--- Raw data Enclosed Below ---

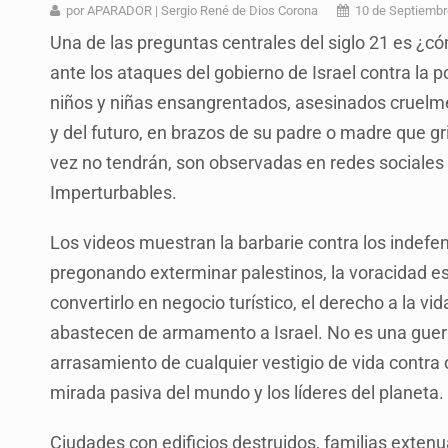
Asesinan a balazos a un hombre en 
por APARADOR | Sergio René de Dios Corona
10 de Septiembr
Una de las preguntas centrales del siglo 21 es 
Jalisco mantiene la búsqueda de 2
ante los ataques del gobierno de Israel contra la 
Asesinan a balazos a un hombre e
niños y niñas ensangrentados, asesinados cruelme
Investigan brote de salmonela en 
y del futuro, en brazos de su padre o madre que gr
vez no tendrán, son observadas en redes sociales 
Desarticulan en Cataluña célula 
Imperturbables.
Fallece monseñor Carlos Garfias Me
Los videos muestran la barbarie contra los indefen
David Kershenobich descarta brote
pregonando exterminar palestinos, la voracidad es
convertirlo en negocio turístico, el derecho a la 
abastecen de armamento a Israel. No es una guerra.
arrasamiento de cualquier vestigio de vida contra
mirada pasiva del mundo y los líderes del planeta.
Ciudades con edificios destruidos, familias exte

--- End of Enclosed Raw data ---

Go through the data above and print exactly the lines from its first line through the line holding "y del futuro, en", both included, leaving pictures aside.

| Exercise output |
Asesinan a balazos a un hombre en 
por APARADOR | Sergio René de Dios Corona
10 de Septiembr
Una de las preguntas centrales del siglo 21 es 
Jalisco mantiene la búsqueda de 2
ante los ataques del gobierno de Israel contra la 
Asesinan a balazos a un hombre e
niños y niñas ensangrentados, asesinados cruelme
Investigan brote de salmonela en 
y del futuro, en brazos de su padre o madre que gr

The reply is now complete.